- _Problem details_
Go over the records and copy every line with the string "Narzędzia".

[[ Information given open ]]

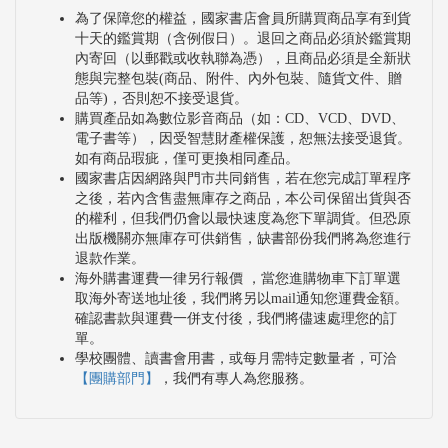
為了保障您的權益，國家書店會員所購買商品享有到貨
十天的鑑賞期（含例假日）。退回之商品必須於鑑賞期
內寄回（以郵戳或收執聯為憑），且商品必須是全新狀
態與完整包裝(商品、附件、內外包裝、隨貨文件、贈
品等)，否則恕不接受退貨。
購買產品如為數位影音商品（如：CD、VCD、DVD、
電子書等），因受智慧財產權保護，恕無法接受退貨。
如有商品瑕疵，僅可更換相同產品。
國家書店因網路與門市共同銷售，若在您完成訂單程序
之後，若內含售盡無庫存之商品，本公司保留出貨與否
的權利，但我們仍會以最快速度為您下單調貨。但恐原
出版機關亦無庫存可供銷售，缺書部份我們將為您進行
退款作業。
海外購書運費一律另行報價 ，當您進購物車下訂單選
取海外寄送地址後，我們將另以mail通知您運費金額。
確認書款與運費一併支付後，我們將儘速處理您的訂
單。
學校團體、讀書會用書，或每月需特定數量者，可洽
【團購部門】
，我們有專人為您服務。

[[ Information given closed ]]
[[ Information given open ]]

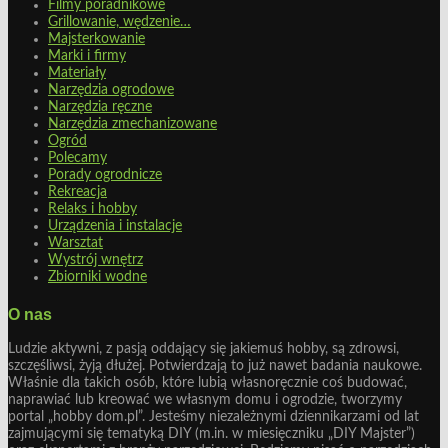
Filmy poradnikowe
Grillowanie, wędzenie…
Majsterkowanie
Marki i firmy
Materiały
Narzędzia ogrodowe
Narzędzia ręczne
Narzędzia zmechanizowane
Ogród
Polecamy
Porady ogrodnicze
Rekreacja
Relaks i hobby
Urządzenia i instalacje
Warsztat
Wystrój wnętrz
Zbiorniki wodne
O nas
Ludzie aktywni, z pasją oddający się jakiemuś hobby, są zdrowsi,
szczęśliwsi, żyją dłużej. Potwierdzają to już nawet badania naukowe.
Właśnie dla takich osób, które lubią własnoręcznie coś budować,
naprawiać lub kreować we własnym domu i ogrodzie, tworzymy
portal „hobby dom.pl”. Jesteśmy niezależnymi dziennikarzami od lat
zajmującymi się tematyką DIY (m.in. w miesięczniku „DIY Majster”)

[[ Information given closed ]]

- _Exercise response_
Narzędzia ogrodowe
Narzędzia ręczne
Narzędzia zmechanizowane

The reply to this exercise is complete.